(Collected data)
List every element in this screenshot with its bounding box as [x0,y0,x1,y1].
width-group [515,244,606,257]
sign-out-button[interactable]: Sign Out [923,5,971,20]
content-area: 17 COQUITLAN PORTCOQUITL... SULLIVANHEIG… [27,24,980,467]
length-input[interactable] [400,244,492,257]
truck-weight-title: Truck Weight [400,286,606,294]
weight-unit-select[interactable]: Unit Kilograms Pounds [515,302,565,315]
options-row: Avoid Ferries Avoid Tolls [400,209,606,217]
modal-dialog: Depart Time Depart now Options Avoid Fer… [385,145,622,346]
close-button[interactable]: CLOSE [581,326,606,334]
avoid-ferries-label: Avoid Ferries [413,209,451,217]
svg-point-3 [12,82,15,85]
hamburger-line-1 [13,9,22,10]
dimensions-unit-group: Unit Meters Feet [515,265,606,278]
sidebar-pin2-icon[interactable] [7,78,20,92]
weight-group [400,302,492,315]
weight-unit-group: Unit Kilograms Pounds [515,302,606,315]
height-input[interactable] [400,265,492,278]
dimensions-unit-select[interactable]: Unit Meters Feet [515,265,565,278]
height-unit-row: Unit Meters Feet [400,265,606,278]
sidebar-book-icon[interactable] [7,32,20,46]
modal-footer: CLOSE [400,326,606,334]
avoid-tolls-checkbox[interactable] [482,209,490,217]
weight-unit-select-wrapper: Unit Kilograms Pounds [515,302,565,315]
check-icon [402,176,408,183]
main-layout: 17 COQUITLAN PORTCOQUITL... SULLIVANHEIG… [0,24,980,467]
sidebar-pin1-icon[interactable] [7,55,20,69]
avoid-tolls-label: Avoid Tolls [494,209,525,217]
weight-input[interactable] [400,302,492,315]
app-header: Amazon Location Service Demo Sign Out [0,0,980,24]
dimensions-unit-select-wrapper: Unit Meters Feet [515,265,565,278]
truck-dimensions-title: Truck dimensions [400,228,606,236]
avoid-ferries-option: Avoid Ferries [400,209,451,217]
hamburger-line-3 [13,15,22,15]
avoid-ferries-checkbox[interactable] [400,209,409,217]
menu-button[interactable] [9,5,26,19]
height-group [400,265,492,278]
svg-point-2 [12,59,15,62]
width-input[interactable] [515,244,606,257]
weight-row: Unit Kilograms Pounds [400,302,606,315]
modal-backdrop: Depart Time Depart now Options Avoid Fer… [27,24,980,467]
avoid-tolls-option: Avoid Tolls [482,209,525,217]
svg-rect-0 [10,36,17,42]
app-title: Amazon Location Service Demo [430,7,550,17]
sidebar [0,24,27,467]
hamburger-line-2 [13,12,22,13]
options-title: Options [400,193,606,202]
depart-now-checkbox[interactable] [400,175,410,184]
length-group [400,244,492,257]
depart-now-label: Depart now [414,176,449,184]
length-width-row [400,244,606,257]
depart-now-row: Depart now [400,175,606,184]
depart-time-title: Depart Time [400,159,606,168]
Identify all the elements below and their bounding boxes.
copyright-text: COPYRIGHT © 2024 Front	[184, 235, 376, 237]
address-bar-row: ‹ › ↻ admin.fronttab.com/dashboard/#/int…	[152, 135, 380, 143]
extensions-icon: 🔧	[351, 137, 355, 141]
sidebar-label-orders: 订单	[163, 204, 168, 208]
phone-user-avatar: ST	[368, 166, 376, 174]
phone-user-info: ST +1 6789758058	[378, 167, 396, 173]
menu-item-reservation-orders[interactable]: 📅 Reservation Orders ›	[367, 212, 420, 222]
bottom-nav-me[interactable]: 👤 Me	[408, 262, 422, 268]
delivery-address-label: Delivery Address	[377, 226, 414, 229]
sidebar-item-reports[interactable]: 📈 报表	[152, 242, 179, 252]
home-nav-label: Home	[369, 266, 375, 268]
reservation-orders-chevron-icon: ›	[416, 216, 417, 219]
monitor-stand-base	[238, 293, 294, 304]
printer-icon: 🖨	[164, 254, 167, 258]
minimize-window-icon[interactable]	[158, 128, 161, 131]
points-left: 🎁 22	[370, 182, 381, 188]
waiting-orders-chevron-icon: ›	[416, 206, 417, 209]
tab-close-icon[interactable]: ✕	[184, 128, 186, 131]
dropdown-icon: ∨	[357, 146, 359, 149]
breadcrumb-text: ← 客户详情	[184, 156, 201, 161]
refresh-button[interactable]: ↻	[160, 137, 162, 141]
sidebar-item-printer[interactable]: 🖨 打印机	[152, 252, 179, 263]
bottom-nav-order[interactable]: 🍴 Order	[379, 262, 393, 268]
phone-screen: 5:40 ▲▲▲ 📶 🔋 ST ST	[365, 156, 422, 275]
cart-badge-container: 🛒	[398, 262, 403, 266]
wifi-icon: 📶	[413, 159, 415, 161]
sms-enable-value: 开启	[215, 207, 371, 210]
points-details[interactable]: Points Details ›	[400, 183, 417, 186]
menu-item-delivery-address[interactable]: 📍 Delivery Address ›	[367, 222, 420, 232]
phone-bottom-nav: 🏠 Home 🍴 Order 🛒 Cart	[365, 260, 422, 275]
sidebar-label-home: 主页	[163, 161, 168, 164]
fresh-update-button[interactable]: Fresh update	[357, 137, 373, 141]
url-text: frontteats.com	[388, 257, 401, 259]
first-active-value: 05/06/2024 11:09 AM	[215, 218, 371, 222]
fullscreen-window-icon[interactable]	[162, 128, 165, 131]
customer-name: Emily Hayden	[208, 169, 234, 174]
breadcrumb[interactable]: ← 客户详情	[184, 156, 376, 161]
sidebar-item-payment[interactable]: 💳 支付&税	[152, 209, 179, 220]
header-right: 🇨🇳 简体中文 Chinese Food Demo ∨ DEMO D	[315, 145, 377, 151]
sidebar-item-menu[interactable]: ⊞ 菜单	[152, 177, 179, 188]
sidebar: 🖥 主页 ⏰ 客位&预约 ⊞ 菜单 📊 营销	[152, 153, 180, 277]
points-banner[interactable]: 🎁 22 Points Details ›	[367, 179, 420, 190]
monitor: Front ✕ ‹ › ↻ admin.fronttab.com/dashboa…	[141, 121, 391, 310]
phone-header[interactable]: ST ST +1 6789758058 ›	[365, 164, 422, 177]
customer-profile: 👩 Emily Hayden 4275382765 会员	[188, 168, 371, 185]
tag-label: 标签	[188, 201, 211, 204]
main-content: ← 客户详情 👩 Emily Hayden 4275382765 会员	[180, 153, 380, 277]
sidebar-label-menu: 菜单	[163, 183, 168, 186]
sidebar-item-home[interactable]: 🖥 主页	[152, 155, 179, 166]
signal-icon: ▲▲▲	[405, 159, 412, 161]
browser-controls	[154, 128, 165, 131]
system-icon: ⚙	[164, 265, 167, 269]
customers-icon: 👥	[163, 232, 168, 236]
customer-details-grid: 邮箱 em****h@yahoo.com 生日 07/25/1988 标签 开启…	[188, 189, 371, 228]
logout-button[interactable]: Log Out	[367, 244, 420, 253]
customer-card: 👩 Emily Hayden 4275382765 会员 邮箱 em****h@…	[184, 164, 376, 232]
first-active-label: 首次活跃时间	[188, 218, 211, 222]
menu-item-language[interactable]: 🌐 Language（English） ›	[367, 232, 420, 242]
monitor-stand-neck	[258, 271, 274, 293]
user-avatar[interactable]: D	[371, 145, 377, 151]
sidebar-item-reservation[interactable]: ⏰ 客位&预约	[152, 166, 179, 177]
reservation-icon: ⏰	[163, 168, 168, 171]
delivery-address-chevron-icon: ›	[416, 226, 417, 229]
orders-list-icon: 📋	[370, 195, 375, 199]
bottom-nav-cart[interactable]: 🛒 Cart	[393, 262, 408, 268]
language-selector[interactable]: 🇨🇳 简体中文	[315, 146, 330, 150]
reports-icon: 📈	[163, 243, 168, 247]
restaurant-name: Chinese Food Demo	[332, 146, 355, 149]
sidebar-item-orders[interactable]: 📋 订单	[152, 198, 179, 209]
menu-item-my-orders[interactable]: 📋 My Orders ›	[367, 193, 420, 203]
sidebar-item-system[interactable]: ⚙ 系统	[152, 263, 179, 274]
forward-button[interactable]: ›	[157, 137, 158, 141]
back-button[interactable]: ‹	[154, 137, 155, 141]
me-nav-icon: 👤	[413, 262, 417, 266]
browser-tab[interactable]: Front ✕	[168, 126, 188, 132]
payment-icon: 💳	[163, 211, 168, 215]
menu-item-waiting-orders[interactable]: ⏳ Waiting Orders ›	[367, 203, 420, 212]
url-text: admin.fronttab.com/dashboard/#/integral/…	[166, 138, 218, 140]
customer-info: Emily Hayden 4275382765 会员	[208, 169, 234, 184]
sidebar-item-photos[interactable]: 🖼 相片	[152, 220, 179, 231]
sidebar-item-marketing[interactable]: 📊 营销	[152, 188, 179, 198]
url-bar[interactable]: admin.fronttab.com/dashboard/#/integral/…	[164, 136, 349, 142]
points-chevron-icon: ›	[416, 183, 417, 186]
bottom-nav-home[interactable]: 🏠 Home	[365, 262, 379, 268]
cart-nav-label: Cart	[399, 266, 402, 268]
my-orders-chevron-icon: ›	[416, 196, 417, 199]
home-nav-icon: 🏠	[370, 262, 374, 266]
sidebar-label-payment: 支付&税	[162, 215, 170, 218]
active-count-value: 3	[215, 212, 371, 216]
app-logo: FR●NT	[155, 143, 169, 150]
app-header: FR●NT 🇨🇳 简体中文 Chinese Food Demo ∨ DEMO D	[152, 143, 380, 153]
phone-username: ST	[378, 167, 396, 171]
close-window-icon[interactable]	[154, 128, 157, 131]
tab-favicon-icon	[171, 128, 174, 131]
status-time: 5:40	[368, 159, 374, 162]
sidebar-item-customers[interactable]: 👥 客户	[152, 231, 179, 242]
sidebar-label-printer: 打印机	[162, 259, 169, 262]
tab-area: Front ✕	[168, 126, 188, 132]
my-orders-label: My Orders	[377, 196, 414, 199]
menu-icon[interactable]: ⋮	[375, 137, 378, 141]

Task details - A single figure, the number of lines above with the word "payment", is the whole answer.

Expected answer - 3